## What you need to do:
Copy out every line of the records in which "Описание" can be found.

Saved entries:
_ _ _ _ _

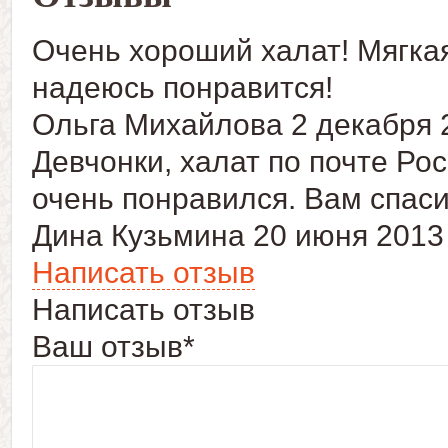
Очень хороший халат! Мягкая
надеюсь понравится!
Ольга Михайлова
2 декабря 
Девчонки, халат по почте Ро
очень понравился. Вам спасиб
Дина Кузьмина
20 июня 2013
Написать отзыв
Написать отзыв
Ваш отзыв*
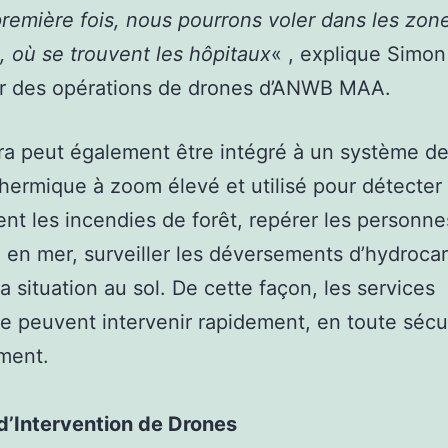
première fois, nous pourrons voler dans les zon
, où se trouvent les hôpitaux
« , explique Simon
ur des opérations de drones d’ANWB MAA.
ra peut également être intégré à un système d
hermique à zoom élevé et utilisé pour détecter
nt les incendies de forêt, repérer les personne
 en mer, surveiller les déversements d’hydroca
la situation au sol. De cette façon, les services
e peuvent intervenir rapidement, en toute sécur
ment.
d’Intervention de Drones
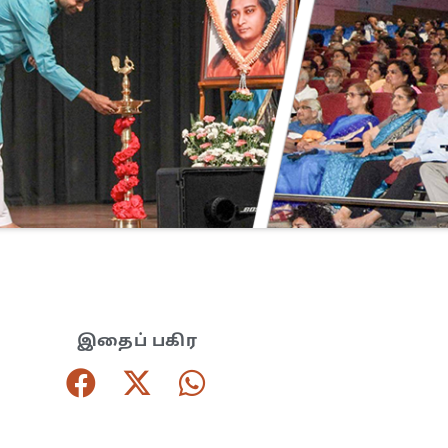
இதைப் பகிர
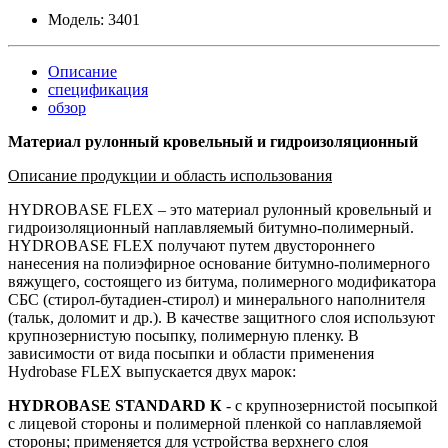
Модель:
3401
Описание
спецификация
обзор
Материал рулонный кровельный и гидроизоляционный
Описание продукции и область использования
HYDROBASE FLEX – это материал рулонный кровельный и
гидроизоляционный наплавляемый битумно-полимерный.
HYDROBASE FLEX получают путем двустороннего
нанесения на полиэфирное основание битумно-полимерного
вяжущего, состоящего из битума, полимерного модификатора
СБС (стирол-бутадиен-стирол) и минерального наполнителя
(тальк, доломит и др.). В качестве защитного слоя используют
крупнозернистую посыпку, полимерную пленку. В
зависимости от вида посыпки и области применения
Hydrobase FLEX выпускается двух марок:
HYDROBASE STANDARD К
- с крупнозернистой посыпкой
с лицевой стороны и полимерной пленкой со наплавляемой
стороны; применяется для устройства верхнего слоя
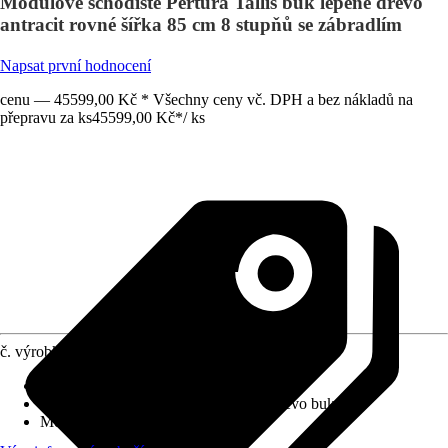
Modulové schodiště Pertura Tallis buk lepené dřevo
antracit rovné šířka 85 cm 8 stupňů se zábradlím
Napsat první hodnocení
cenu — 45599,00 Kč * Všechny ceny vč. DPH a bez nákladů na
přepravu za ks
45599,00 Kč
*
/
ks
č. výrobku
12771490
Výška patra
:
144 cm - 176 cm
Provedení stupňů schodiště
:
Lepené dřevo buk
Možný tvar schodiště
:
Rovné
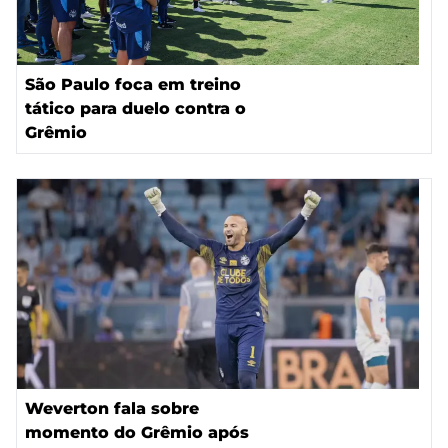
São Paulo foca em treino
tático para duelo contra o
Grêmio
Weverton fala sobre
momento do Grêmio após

_ _ _ _ _

## Exercise response:
Описание
Описание продукции и область использования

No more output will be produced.